In 1997 it created and coordinates the World Congress of Families, a group known for its involvement with the 2013 Russian LGBT propaganda law and opposing LGBT rights internationally.

In 2016, Brian S. Brown, president of the National Organization for Marriage, became president of the Howard Center and changed its name to the International Organization for the Family (IOF). BuzzFeed News reported that Brown had "taken over" the World Congress of Families earlier that year, as "part of positioning the group as a more muscular advocacy group", and Political Research Associates later described the Howard Center as having rebranded itself as IOF under Brown's leadership. In the launch announcement, Brown described IOF as an expansion of the Howard Center's work and said that the World Congress of Families would remain a key project.

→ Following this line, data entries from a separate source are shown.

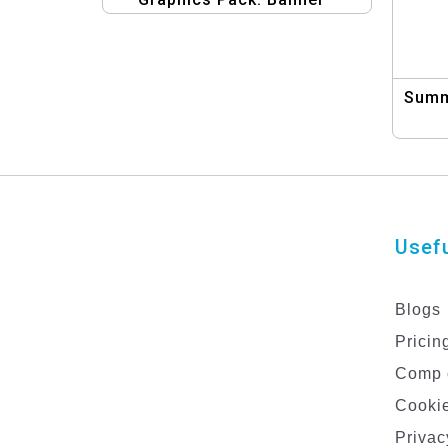
Design Kit
Summ
Usefu
Blogs
Pricin
Comp 
Cookie
Privac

IRS filings show a corresponding change in the organization's governance. In 2015 and 2016, filings listed several long-time Howard Center figures as board members, including Allan C. Carlson, Janice Shaw Crouse, Earl Clark, Lisa Gibson, Caryl Crahan, William Andrews, Wayne Tew, Stanford Swim, and David Peterson. By 2018, Brian S. Brown was listed as both president and chairman. By 2019, the filings reflected a smaller and distinct governing board, reporting five voting members while naming only four — Ignacio Arsuaga, Vicente Segú Marcos, Alexey Komov, and Luca Volonte. In 2024, Komov, who is a close ally of Russian oligarch Konstantin Malofeev, was indicted on U.S. sanctions-related charges. Volontè has also been involved in corruption proceedings connected to the Council of Europe's "Caviar Diplomacy" scandal.

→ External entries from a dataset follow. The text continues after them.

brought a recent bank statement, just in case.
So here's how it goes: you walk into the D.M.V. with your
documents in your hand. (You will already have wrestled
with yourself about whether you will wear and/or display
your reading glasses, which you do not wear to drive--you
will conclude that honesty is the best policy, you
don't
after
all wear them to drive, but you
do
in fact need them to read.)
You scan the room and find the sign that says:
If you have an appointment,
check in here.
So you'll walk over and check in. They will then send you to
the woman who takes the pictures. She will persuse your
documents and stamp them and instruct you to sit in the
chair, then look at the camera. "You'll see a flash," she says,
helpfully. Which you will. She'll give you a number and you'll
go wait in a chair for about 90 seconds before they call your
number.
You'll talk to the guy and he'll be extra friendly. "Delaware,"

Later filings list the same tax-exempt entity under the name International Organization for the Family, with the Howard Center for Family, Religion, and Society retained as an alternate or doing-business-as name.

== Controversies ==
In January 2012, Robert W. Patterson resigned from his job as an aide in Pennsylvania's Department of Public Welfare after Governor Tom Corbett's administration rejected a request to allow him to continue as editor of the Howard Center's journal, The Family in America. His column had proposed that "birth-control pills suppress women's sexual pleasure" and suggested "condom use deprives women of "remarkable chemicals" in semen that elevate their mood and self-esteem."

In November 2013, Senator Mark Kirk (R-IL) denied a meeting hosted by the Howard Center and the World Congress of Families access to a Senate meeting room. The meeting eventually went on as scheduled after House Speaker John Boehner (R-OH) intervened.